15 Temmuz hain darbe girişiminin ortaya çıkardığı hassasiyet ve öncelikler bu kapsamda bir değişime izin vermiyor. MHP’nin kırmızı çizgileri ve kimi ideolojik tercihleri de bir başka kısıtlayıcı unsur. Yine de bu değişim iradesini önemsiyorum. Sistem tartışmalarını bir an önce geride bırakıp önümüze bakmamızı, kararlı ve hızlı şekilde yola koyulmamızı gerektirecek kadar kritik bir dönemden geçiyoruz.
Türkiye’nin yönetmesi ve çözüm oluşturması gereken sorun başlıklarını bir kez daha tek tek saymak gereksiz. 15 Temmuz darbe girişiminin vahametini ve ortaya çıkardığı sorunların ciddiyetini gören her vatandaşımız da böyle düşünüyor. Toplumun büyük çoğunluğu teyakkuz ve ihtiyat halini muhafaza ediyor. 15 Temmuz öncesinin ideolojik kutuplaşma tablosunun anlamını yitirdiğini, Türkiye’nin önünde yeni bir yol açıldığını biliyor.
MHP’nin anayasa konusunda geliştirdiği iradeyi bu yüzden çok önemsiyorum. Günün siyasi ve toplumsal şartlarını iyi kavrayan, Türkiye’nin öncelik ve hassasiyetlerini iyi okuyan bir irade bu kanımca. Yapıcı muhalefetin ne anlama geldiğini uzun süredir unutmuş olanlar için çok çarpıcı bir örnek oluşturuyor.
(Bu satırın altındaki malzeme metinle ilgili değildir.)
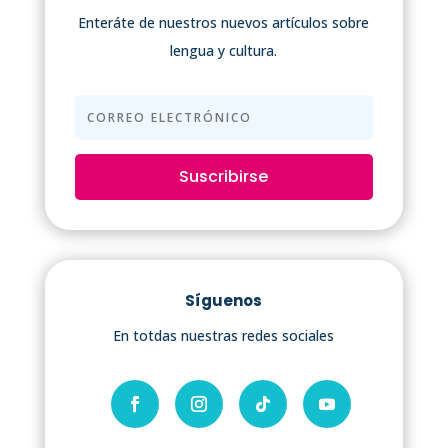
Enteráte de nuestros nuevos artículos sobre
lengua y cultura.
Suscribirse
Síguenos
En totdas nuestras redes sociales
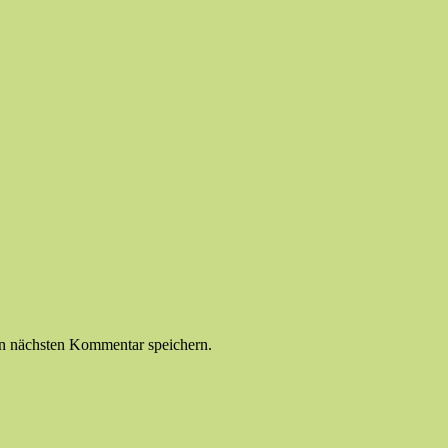
n nächsten Kommentar speichern.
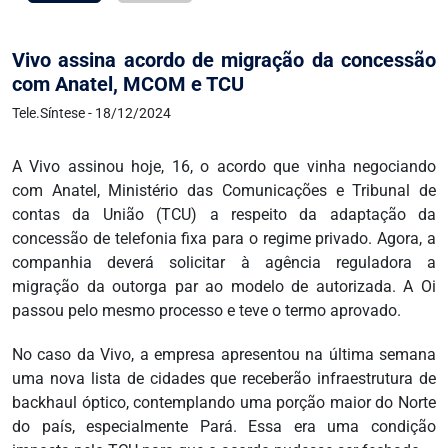
Vivo assina acordo de migração da concessão
com Anatel, MCOM e TCU
Tele.Síntese - 18/12/2024
A Vivo assinou hoje, 16, o acordo que vinha negociando
com Anatel, Ministério das Comunicações e Tribunal de
contas da União (TCU) a respeito da adaptação da
concessão de telefonia fixa para o regime privado. Agora, a
companhia deverá solicitar à agência reguladora a
migração da outorga par ao modelo de autorizada. A Oi
passou pelo mesmo processo e teve o termo aprovado.
No caso da Vivo, a empresa apresentou na última semana
uma nova lista de cidades que receberão infraestrutura de
backhaul óptico, contemplando uma porção maior do Norte
do país, especialmente Pará. Essa era uma condição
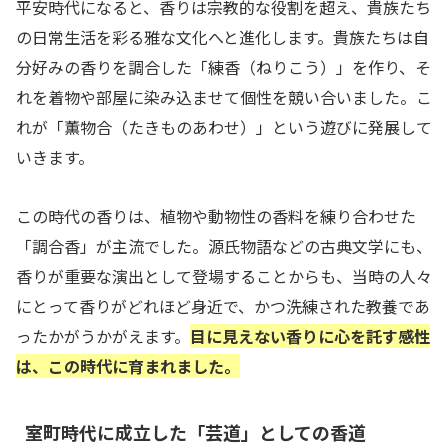
平安時代になると、香りは宗教的な役割を超え、貴族たち
の日常生活を彩る雅な文化へと進化します。貴族たちは自
分好みの香りを調合した「練香（ねりこう）」を作り、そ
れを着物や部屋に染み込ませて個性を競い合いました。こ
れが「薫物合（たきものあわせ）」という遊びに発展して
いきます。
この時代の香りは、植物や動物性の香料を練り合わせた
「調合香」が主流でした。源氏物語などの古典文学にも、
香りが重要な演出として登場することからも、当時の人々
にとって香りがどれほど身近で、かつ洗練された教養であ
ったかがうかがえます。
目に見えない香りに心を託す感性
は、この時代に育まれました。
室町時代に成立した「芸道」としての香道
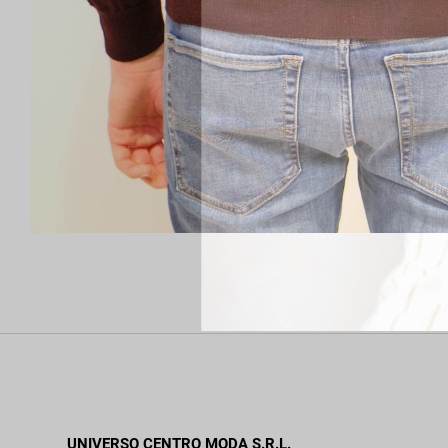
UNIVERSO CENTRO MODA S.R.L.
Aynı nedenle, nihai metnin bir an önce oluşması konusunda MHP’nin olumlu ve yapıcı tutumunu sürdüreceğine inanıyorum.
Nicedir toplumsal enerjimizi boş yere harcayan tartışmaların içine sürüklendik. 15 Temmuz sonrasında bu enerji yitiminde FETÖ’nün, diğer terör örgütlerinin, pek çok istihbarat unsurunun ve kimi küresel aktörlerin nasıl bir payı olduğu da iyice belirgin hale geldi. Toplumun büyük çoğunluğu bu tabloyu gayet sahih biçimde okuyor. Meseleye siyasi bilinç ve toplumsal hassasiyetler ışığında bakıyor.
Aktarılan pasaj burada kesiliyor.